As diretrizes para o próximo ano buscam otimizar a distribuição dos recursos e assegurar que o benefício chegue a quem realmente precisa, considerando as dinâmicas do mercado de trabalho e a evolução dos custos educacionais. A compreensão detalhada dessas regras é crucial para os futuros universitários que dependem do financiamento para realizar seus projetos acadêmicos.

Critérios de elegibilidade e renda para participação em 2026

Para pleitear o FIES em 2026, os candidatos deverão atender a requisitos específicos, que incluem a participação no Exame Nacional do Ensino Médio (ENEM) a partir da edição de 2010, com média igual ou superior a 450 pontos nas provas e nota superior a zero na redação. Além do desempenho acadêmico, a renda familiar bruta mensal per capita é um fator determinante, sendo o principal filtro para a concessão do financiamento.

O programa oferece duas modalidades principais: a primeira, com juros zero, é destinada a estudantes com renda familiar mensal bruta per capita de até três salários mínimos. Para 2026, considerando o salário mínimo projetado em R$ 1.621,00, esse limite será de R$ 4.863,00 por pessoa. A segunda modalidade, chamada P-FIES, é voltada para estudantes com renda familiar bruta mensal per capita de três a cinco salários mínimos, e opera com condições de financiamento diferenciadas, geralmente com juros mais baixos que os de mercado, mas não zerados. A importância de entender esses limites reside na garantia de que o auxílio será direcionado aos segmentos da população com maior necessidade de apoio financeiro para custear seus estudos.

Processo de solicitação e etapas de inscrição

A solicitação do FIES ocorre por meio do Sistema de Seleção do Fies (SisFIES), geralmente em duas edições anuais, no primeiro e no segundo semestre. O candidato deve primeiramente se inscrever no portal durante o período estabelecido, preenchendo dados pessoais, acadêmicos e socioeconômicos. Após a inscrição, é fundamental acompanhar o cronograma para não perder prazos cruciais.
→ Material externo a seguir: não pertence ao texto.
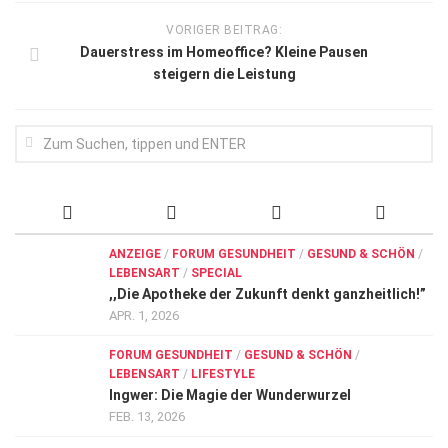
VORIGER BEITRAG:
Dauerstress im Homeoffice? Kleine Pausen
steigern die Leistung
ANZEIGE
/
FORUM GESUNDHEIT
/
GESUND & SCHÖN
/
LEBENSART
/
SPECIAL
,,Die Apotheke der Zukunft denkt ganzheitlich!”
APR. 1, 2026
FORUM GESUNDHEIT
/
GESUND & SCHÖN
/
LEBENSART
/
LIFESTYLE
Ingwer: Die Magie der Wunderwurzel
FEB. 13, 2026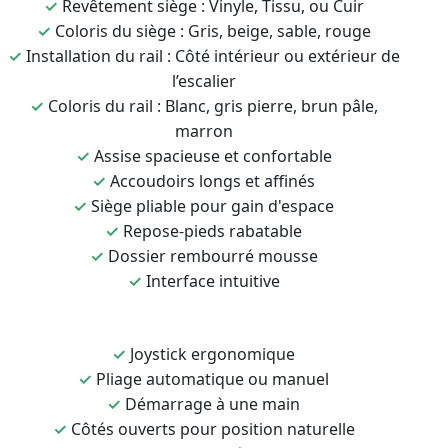
✓
Revêtement siège : Vinyle, Tissu, ou Cuir
✓
Coloris du siège : Gris, beige, sable, rouge
✓
Installation du rail : Côté intérieur ou extérieur de
l’escalier
✓
Coloris du rail : Blanc, gris pierre, brun pâle,
marron
✓
Assise spacieuse et confortable
✓
Accoudoirs longs et affinés
✓
Siège pliable pour gain d'espace
✓
Repose-pieds rabatable
✓
Dossier rembourré mousse
✓
Interface intuitive
✓
Joystick ergonomique
✓
Pliage automatique ou manuel
✓
Démarrage à une main
✓
Côtés ouverts pour position naturelle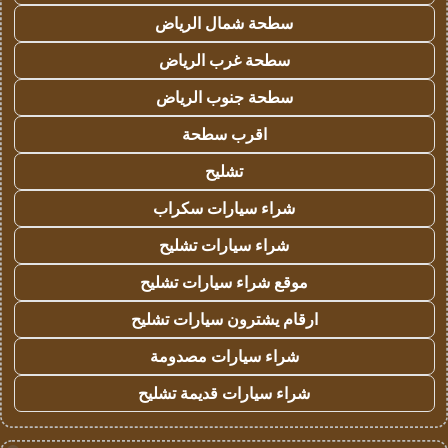
سطحة شمال الرياض
سطحة غرب الرياض
سطحة جنوب الرياض
اقرب سطحة
تشليح
شراء سيارات سكراب
شراء سيارات تشليح
موقع شراء سيارات تشليح
ارقام يشترون سيارات تشليح
شراء سيارات مصدومة
شراء سيارات قديمة تشليح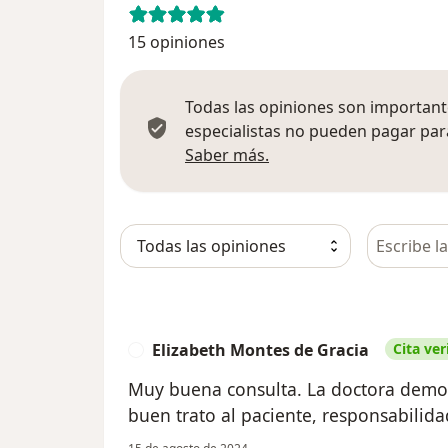
15 opiniones
Todas las opiniones son importante
especialistas no pueden pagar para
Más información sobre
Saber más.
Busca en 
Elizabeth Montes de Gracia
Cita ver
E
Muy buena consulta. La doctora demos
buen trato al paciente, responsabilida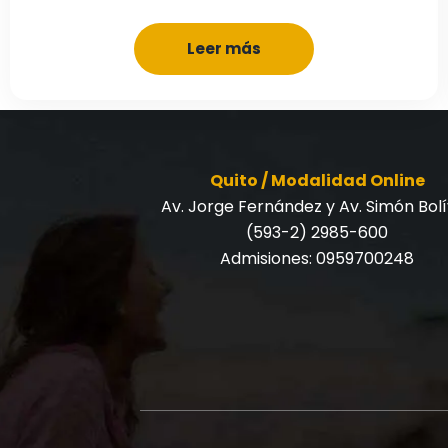
Leer más
Quito / Modalidad Online
Av. Jorge Fernández y Av. Simón Bol
(593-2) 2985-600
Admisiones:
0959700248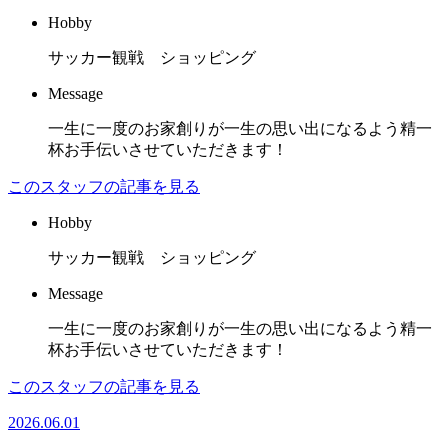
Hobby
サッカー観戦 ショッピング
Message
一生に一度のお家創りが一生の思い出になるよう精一
杯お手伝いさせていただきます！
このスタッフの記事を見る
Hobby
サッカー観戦 ショッピング
Message
一生に一度のお家創りが一生の思い出になるよう精一
杯お手伝いさせていただきます！
このスタッフの記事を見る
2026.06.01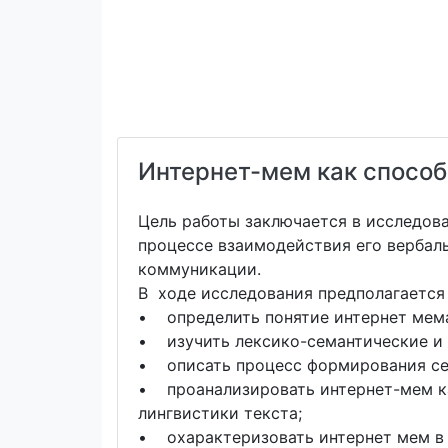
Интернет-мем как способ
Цель работы заключается в исследов
процессе взаимодействия его вербал
коммуникации.
В ходе исследования предполагается
• определить понятие интернет мема
• изучить лексико-семантические и 
• описать процесс формирования се
• проанализировать интернет-мем ка
лингвистики текста;
• охарактеризовать интернет мем в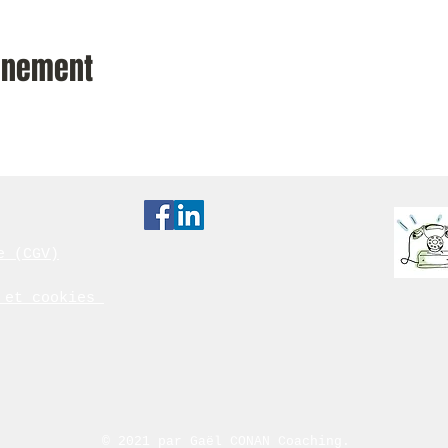
vénement
e (CGV)
é et cookies
​© 2021 par Gaël CONAN Coaching.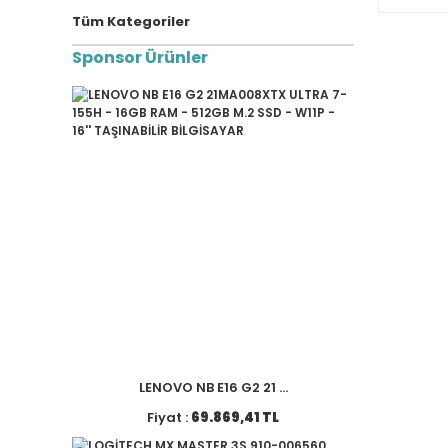
Tüm Kategoriler
Sponsor Ürünler
LENOVO NB E16 G2 21 ...
Fiyat :
69.869,41 TL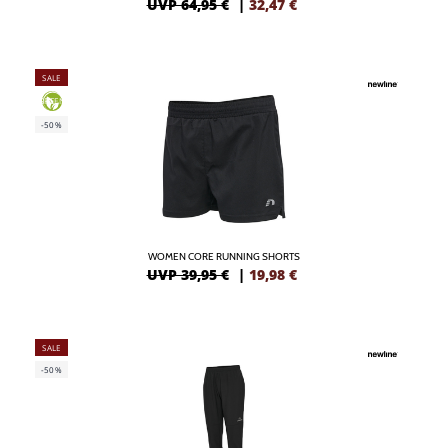
UVP 64,95 €
|
32,47
€
SALE
GREEN
-50%
WOMEN CORE RUNNING SHORTS
UVP 39,95 €
|
19,98
€
SALE
-50%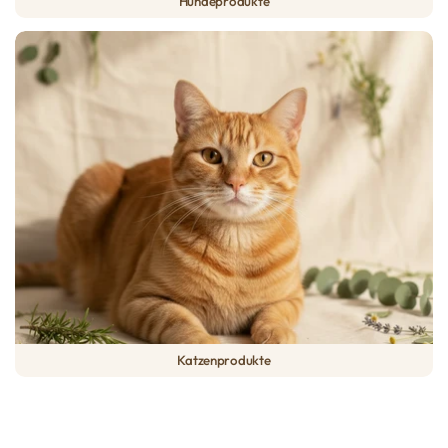
Hundeprodukte
Katzenprodukte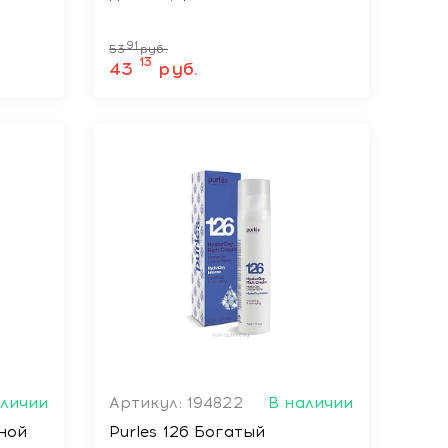
91
53
руб.
13
43
руб.
аличии
Артикул: 194822
В наличии
тной
Purles 126 Богатый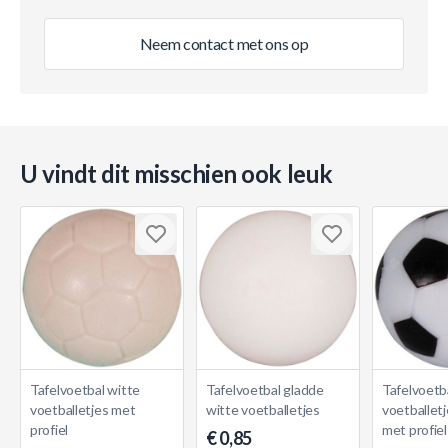
Neem contact met ons op
U vindt dit misschien ook leuk
Tafelvoetbal witte
Tafelvoetbal gladde
Tafelvoetb
voetballetjes met
witte voetballetjes
voetballet
profiel
met profiel
€ 0,85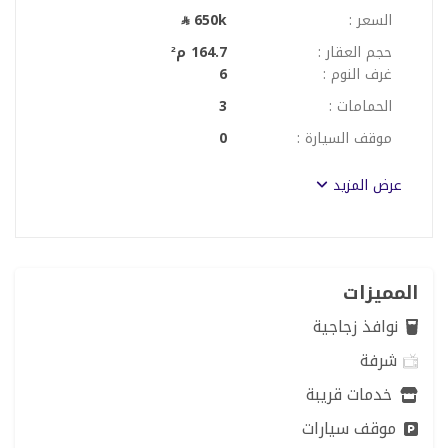
السعر :
650k
حجم العقار :
164.7 م²
غرف النوم :
6
الحمامات :
3
موقف السيارة :
0
عرض المزيد
المميزات
نوافذ زجاجية
شرفة
خدمات قريبة
موقف سيارات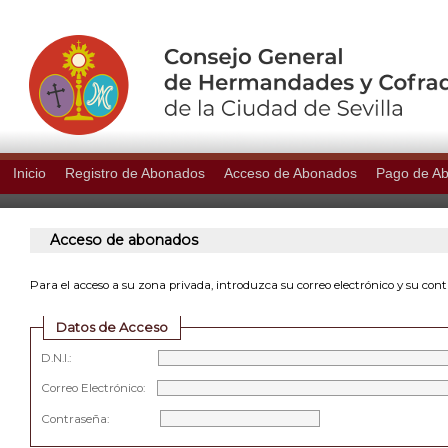
Inicio
Registro de Abonados
Acceso de Abonados
Pago de A
Acceso de abonados
Para el acceso a su zona privada, introduzca su correo electrónico y su con
Datos de Acceso
D.N.I.:
Correo Electrónico:
Contraseña: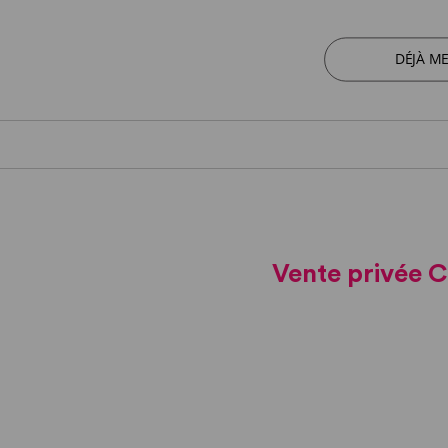
DÉJÀ M
Vente privée C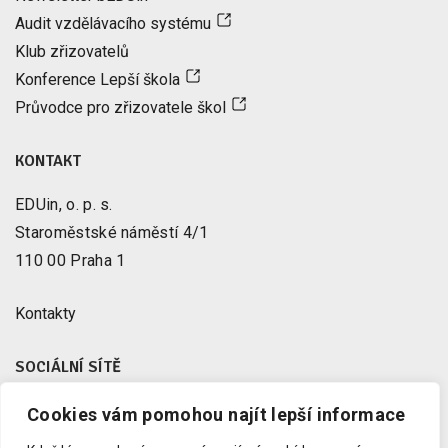
Audit vzdělávacího systému
Klub zřizovatelů
Konference Lepší škola
Průvodce pro zřizovatele škol
KONTAKT
EDUin, o. p. s.
Staroměstské náměstí 4/1
110 00 Praha 1
Kontakty
SOCIÁLNÍ SÍTĚ
Cookies vám pomohou najít lepší informace
Facebook
X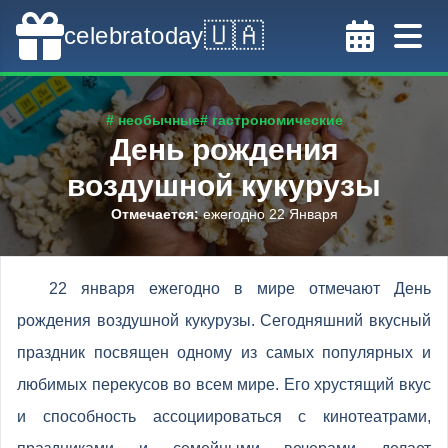
🇺🇦
celebratoday
# необычные
# гастрономические
День рождения
воздушной кукурузы
Отмечается
:
ежегодно 22 Января
22 января ежегодно в мире отмечают День
рождения воздушной кукурузы. Сегодняшний вкусный
праздник посвящен одному из самых популярных и
любимых перекусов во всем мире. Его хрустящий вкус
и способность ассоциироваться с кинотеатрами,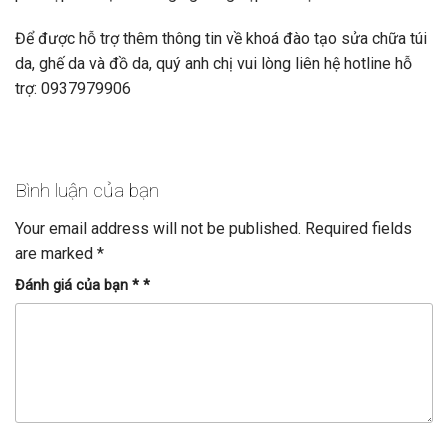
Để được hỗ trợ thêm thông tin về khoá đào tạo sửa chữa túi
da, ghế da và đồ da, quý anh chị vui lòng liên hệ hotline hỗ
trợ: 0937979906
Bình luận của bạn
Your email address will not be published.
Required fields
are marked
*
Đánh giá của bạn *
*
As etapas incluem a pré-seleção, onde os estudantes são classificados com base em sua nota do ENEM e na disponibilidade de vagas. Em seguida, os pré-selecionados devem complementar suas informações no SisFIES e validar as documentações na Comissão Permanente de Supervisão e Acompanhamento (CPSA) da instituição de ensino superior escolhida. Por fim, é realizada a contratação do financiamento junto ao agente financeiro, que pode ser a Caixa Econômica Federal ou o Banco do Brasil. A documentação exigida abrange comprovantes de renda, escolaridade, residência e identificação, tanto do estudante quanto de seu grupo familiar.

  • Inscrição online no SisFIES, preenchendo formulário com dados pessoais e acadêmicos.
  • Pré-seleção baseada na nota do ENEM e critérios de renda.
  • Complementação de informações e validação de documentos na CPSA da faculdade.
  • Contratação do financiamento em um dos bancos parceiros (Caixa ou Banco do Brasil).

Modalidades de pagamento: carência, amortização e vencimentos

O FIES é estruturado em diferentes fases de pagamento, projetadas para aliviar a carga financeira do estudante durante e logo após a graduação. A primeira fase é a de utilização, durante o curso, na qual o estudante paga trimestralmente apenas o seguro prestamista e os juros incidentes sobre o financiamento, se houver, dependendo da modalidade contratada. Para os contratos com juros zero, essa taxa não é aplicada.

Após a conclusão do curso, inicia-se a fase de carência, que dura 18 meses. Durante este período, o graduado continua pagando apenas os valores referentes ao seguro prestamista e eventuais juros, sem amortizar o saldo devedor principal. Essa fase é crucial para que o recém-formado possa se inserir no mercado de trabalho e se organizar financeiramente.

A etapa final é a de amortização, onde o estudante começa a quitar o saldo devedor do financiamento. O prazo para a quitação é de até 14 anos, com parcelas mensais que se ajustam à capacidade de pagamento do beneficiário. Os vencimentos das parcelas são definidos no contrato e é fundamental que o estudante mantenha seus dados atualizados junto ao agente financeiro para receber os boletos e evitar inadimplência. O não cumprimento dos pagamentos pode acarretar em restrições no CPF e dificuldades em obter novos créditos, ressaltando a importância do planejamento financeiro ao longo de todo o processo.